Reverse Charge

Il meccanismo del reverse charge o inversione contabile si applica in tutti i casi previsti dall’art 17 DPR 633/72.

Il reverse charge implica che l’obbligo di versare all’Erario l’imposta sul valore aggiunto sia trasferito dal cedente al cessionario o committente. Si tratta, in altre parole. di far ricadere gli obblighi IVA sul destinatario della cessione o della prestazione, qualora sia soggetto passivo nel territorio dello Stato.

il reverse charge si applica alle cessioni di beni e alle prestazioni di servizi, rilevanti territorialmente in Italia, nel caso in cui esse siano rese da soggetti non residenti (comunitari o extracomunitari) a soggetti passivi stabiliti in Italia.

Nel caso di acquisti intracomunitari, ad esempio, il cessionario riceve una fattura senza applicazione dell’IVA: sarà infatti lo stesso cessionario a dover integrare la fattura con l’aliquota IVA di riferimento per la prestazione ricevuta e provvedere quindi a registrarla sul registro degli acquisti e  su quello delle fatture emesse.

Se invece l’operazione rilevante in Italia è effettuata da un soggetto extra-comunitario, il cessionario o committente soggetto passivo e residente in Italia adempie l’obbligo di versamento dell’imposta mediante emissione di un’auto-fattura, seguendo poi lo stesso procedimento previsto per gli acquisti intracomunitari.

Il meccanismo del reverse charge si applica anche per alcune operazioni interne, tra le quali, a titolo indicativo e non esaustivo:

  • alle prestazioni di servizi, compresa la prestazione di manodopera, rese nel settore edile da soggetti subappaltatori nei confronti delle imprese che svolgono l’attivita’ di costruzione o ristrutturazione di immobili ovvero nei confronti dell’appaltatore principale o di un altro subappaltatore. La disposizione non si applica alle prestazioni di servizi rese nei confronti di un contraente generale a cui venga affidata dal committente la totalita’ dei lavori;
  • alle cessioni di apparecchiature terminali per il servizio pubblico radiomobile terrestre di comunicazioni soggette alla tassa sulle concessioni governative, nonche’ dei loro componenti ed accessori;
  • alle cessioni di dispositivi a circuito integrato, quali microprocessori e unità centrali di elaborazione prima della loro installazione in prodotti destinati a consumatori finali.
  • alle cessioni di fabbricati o di porzioni di fabbricato di cui ai numeri 8-bis) e 8-ter) del primo comma dell’articolo 10 per le quali nel relativo atto il cedente abbia espressamente manifestato l’opzione per l’imposizione;
  • alle cessioni di personal computer e dei loro componenti ed accessori;
  • alle cessioni di materiali e prodotti lapidei, direttamente provenienti da cave e miniere;
  • cessioni di oro industriale e da investimento ( se il cedente esercita l’opzione per l’imponibilità);
  • alle prestazioni di servizi di pulizia, di demolizione, di installazione di impianti e di completamento relative ad edifici.

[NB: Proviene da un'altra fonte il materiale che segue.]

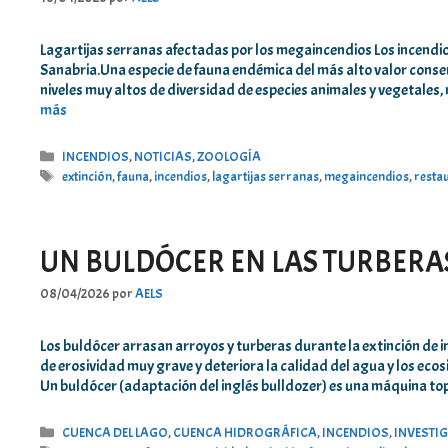
Lagartijas serranas afectadas por los megaincendios Los incendio
Sanabria.Una especie de fauna endémica del más alto valor conse
niveles muy altos de diversidad de especies animales y vegetales
más
Categorías
INCENDIOS
,
NOTICIAS
,
ZOOLOGÍA
Etiquetas
extinción
,
fauna
,
incendios
,
lagartijas serranas
,
megaincendios
,
resta
UN BULDÓCER EN LAS TURBERA
08/04/2026
por
AELS
Los buldócer arrasan arroyos y turberas durante la extinción de i
de erosividad muy grave y deteriora la calidad del agua y los ecos
Un buldócer (adaptación del inglés bulldozer) es una máquina 
Categorías
CUENCA DEL LAGO
,
CUENCA HIDROGRÁFICA
,
INCENDIOS
,
INVESTI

Qualora il cessionario o committente sia un contribuente inquadrato nel regime dei minimi o nel regime forfetario, non soggetto IVA, si avrà una situazione particolare in cui il soggetto passivo nel regime agevolato dovrà integrare la fattura ricevuta con IVA e provvedere al relativo versamento, pur non potendo effettuare alcuna detrazione.

Come chiarito dalle Circolari dell’Agenzia delle Entrate n. 14 del 27.03.2015, n. 28 del 04.08.2006 e n. 37 del 29.12.2006, nel caso in cui un soggetto forfetario (o “minimo” o in regime di vantaggio), acquisti un bene o servizio in cui vi è l’applicazione del “reverse charge”, questo deve assolvere l’imposta IVA secondo tale meccanismo integrando la fattura e provvedendo al versamento della stessa entro il 16 del mese successivo.